Please repeat the lines below, exactly and only, from the one that holds "ou unidade de atendimento social" through the one that holds "Documentos pessoais".

[Start of Attachment]

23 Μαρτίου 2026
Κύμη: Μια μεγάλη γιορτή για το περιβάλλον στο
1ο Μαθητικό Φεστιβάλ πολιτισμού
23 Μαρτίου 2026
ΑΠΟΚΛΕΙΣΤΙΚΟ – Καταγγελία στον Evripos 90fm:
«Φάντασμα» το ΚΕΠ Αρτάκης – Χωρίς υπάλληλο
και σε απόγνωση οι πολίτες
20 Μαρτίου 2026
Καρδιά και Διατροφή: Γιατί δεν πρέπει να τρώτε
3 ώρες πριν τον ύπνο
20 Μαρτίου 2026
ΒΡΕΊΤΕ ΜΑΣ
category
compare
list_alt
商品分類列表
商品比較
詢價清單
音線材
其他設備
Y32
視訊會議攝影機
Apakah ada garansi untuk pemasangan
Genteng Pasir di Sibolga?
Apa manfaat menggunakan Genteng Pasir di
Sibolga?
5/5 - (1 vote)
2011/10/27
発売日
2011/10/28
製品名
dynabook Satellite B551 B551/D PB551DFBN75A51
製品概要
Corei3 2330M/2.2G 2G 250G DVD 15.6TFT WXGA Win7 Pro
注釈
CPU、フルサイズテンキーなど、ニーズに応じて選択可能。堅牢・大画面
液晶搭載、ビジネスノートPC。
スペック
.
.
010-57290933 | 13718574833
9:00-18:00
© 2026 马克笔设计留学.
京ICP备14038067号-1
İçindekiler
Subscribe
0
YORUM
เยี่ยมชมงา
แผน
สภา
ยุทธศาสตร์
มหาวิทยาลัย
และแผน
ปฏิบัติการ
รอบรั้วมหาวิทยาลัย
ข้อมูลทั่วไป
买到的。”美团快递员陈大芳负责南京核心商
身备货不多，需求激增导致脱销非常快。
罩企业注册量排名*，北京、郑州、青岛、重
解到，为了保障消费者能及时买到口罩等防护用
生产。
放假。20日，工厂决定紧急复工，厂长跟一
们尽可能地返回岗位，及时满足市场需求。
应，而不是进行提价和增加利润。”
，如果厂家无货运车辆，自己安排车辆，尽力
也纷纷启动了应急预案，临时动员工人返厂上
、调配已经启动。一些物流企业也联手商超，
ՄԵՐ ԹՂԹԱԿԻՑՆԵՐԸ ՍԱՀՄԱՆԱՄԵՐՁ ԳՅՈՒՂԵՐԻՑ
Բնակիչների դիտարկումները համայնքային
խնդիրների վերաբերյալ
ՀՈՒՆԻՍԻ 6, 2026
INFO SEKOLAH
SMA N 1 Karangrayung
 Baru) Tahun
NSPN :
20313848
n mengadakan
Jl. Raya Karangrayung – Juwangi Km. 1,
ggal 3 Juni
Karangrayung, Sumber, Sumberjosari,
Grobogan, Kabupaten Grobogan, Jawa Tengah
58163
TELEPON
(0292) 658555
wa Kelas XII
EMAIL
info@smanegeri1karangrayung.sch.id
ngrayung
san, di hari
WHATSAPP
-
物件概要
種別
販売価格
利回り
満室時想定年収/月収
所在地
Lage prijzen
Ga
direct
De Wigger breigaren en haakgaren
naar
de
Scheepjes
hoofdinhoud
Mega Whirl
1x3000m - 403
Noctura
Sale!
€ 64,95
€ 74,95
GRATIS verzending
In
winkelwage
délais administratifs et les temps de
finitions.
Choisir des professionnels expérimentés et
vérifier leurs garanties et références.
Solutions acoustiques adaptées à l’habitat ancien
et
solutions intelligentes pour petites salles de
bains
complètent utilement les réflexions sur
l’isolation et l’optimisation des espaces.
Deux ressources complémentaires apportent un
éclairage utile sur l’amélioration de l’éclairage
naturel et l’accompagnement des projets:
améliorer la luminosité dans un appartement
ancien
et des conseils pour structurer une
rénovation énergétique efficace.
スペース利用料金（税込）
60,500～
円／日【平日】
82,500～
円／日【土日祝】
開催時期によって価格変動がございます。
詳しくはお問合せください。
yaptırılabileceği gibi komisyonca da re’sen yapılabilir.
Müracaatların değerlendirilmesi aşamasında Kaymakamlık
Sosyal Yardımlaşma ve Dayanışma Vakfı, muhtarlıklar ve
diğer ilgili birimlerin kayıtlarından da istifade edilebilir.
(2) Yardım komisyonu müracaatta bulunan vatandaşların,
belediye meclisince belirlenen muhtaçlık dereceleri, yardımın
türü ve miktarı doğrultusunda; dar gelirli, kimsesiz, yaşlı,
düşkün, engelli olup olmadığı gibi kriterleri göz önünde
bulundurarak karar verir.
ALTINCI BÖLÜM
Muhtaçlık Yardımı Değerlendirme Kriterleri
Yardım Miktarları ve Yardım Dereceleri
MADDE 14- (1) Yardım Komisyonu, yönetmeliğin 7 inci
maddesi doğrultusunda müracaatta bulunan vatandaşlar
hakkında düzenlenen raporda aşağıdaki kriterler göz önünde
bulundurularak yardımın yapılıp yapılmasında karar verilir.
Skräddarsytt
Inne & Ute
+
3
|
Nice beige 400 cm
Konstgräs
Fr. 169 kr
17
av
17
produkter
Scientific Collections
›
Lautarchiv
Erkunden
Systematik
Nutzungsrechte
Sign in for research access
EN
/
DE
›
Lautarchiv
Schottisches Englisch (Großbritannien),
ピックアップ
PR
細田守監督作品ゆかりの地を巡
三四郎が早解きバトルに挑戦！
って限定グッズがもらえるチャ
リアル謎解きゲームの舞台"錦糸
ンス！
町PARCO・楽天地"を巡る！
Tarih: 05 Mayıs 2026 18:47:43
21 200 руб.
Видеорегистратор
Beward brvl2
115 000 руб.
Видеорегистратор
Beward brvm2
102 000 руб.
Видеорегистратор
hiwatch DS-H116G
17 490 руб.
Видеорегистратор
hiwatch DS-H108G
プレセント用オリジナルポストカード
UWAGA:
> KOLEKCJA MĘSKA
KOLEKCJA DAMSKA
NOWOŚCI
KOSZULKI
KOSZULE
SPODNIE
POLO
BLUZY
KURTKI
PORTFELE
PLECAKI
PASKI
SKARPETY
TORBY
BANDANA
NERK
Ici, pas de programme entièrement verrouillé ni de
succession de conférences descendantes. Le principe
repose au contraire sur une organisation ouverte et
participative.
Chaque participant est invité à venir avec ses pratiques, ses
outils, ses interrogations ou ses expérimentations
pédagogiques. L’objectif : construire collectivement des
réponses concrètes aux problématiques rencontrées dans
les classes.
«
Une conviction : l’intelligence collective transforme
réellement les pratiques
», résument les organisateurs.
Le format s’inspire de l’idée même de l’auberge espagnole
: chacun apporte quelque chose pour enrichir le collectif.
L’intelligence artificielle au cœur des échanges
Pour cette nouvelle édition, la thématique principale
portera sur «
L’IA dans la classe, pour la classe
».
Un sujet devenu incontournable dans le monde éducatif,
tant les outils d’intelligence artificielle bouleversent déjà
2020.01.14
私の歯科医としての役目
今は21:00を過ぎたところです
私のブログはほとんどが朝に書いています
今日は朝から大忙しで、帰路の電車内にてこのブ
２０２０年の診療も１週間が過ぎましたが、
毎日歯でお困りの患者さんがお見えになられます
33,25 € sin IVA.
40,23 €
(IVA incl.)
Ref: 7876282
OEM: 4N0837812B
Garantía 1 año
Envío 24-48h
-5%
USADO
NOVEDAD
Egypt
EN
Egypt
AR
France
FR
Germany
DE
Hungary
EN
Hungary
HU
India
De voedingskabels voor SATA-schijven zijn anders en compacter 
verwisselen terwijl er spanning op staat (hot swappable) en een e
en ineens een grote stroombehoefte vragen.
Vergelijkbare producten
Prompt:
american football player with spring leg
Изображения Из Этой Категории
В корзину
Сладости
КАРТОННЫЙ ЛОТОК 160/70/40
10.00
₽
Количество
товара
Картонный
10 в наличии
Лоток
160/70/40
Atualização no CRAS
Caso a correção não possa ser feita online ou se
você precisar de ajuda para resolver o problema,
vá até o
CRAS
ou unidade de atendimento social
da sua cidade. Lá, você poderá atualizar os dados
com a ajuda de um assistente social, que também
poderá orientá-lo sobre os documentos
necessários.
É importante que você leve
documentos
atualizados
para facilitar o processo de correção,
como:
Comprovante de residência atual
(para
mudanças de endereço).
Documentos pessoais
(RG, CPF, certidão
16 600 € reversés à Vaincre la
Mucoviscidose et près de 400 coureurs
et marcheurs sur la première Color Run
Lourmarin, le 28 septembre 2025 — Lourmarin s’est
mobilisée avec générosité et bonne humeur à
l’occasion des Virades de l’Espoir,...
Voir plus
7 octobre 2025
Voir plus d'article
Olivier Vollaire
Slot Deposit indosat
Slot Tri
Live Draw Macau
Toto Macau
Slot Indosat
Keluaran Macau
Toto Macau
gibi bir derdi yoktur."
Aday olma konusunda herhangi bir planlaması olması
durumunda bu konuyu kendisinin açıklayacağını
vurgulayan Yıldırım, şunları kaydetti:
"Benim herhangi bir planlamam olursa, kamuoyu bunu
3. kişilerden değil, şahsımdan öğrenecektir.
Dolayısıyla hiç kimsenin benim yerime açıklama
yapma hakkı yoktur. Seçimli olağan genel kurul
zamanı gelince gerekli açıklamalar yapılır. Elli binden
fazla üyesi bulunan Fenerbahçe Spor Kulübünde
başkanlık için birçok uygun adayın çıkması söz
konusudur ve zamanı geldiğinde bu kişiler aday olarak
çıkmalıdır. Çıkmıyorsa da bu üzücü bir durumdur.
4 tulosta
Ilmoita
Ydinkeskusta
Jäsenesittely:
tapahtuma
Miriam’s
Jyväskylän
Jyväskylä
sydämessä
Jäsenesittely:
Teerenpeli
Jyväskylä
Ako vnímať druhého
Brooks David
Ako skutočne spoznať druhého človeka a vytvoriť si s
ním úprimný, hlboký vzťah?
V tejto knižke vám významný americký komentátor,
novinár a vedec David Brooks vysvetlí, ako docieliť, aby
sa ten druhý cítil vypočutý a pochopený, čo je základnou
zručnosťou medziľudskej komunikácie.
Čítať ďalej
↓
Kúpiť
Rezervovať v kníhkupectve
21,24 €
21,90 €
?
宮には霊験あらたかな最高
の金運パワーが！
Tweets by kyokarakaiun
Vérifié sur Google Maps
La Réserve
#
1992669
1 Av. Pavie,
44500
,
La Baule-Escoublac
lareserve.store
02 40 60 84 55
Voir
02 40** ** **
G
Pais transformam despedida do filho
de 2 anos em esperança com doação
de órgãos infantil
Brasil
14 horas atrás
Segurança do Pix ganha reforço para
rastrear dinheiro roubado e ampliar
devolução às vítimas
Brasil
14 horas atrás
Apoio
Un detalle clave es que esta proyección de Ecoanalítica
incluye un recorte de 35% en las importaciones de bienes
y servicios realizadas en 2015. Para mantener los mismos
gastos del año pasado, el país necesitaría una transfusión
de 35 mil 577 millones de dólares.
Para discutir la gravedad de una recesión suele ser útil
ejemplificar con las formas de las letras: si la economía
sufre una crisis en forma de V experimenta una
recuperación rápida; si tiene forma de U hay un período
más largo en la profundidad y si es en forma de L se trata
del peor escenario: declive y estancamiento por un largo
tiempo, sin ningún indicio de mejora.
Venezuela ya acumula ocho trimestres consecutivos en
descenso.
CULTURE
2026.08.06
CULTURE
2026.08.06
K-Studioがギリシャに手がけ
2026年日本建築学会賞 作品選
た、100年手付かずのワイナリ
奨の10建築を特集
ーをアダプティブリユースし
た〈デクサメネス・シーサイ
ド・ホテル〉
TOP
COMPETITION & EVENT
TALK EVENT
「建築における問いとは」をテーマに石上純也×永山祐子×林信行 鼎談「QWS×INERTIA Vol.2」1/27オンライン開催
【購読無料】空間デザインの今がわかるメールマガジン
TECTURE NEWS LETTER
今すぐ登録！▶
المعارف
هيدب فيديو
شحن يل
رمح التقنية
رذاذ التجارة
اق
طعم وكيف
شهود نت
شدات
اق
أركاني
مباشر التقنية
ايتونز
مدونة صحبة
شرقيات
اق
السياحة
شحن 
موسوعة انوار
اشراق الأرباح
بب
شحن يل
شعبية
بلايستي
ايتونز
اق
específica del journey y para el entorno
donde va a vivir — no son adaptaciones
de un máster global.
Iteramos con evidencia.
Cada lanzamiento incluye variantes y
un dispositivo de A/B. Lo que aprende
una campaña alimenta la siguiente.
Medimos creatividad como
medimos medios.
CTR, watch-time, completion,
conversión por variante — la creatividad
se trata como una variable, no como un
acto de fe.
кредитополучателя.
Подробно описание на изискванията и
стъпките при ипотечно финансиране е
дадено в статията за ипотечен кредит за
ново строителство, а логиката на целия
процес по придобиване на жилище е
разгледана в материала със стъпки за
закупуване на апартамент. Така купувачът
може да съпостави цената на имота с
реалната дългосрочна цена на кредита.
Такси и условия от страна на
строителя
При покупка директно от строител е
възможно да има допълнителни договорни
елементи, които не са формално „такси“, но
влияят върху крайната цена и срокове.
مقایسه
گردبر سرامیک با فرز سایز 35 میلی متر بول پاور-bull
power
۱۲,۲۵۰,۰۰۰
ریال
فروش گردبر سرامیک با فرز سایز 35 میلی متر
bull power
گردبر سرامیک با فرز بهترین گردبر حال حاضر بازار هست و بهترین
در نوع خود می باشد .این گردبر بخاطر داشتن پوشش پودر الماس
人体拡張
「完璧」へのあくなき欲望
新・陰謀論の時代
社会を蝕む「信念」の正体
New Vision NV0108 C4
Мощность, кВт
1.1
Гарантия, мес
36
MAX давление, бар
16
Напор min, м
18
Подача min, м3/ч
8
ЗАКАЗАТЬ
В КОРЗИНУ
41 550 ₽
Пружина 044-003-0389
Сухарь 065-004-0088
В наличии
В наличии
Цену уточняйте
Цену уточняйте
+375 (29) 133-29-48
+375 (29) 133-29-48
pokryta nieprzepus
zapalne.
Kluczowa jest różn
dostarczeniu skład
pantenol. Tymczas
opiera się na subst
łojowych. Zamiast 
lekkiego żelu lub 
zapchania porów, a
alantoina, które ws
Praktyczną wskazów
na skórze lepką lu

[End of Attachment]

• **FINISHED EXERCISE**
ou unidade de atendimento social
da sua cidade. Lá, você poderá atualizar os dados
com a ajuda de um assistente social, que também
poderá orientá-lo sobre os documentos
necessários.
É importante que você leve
documentos
atualizados
para facilitar o processo de correção,
como:
Comprovante de residência atual
(para
mudanças de endereço).
Documentos pessoais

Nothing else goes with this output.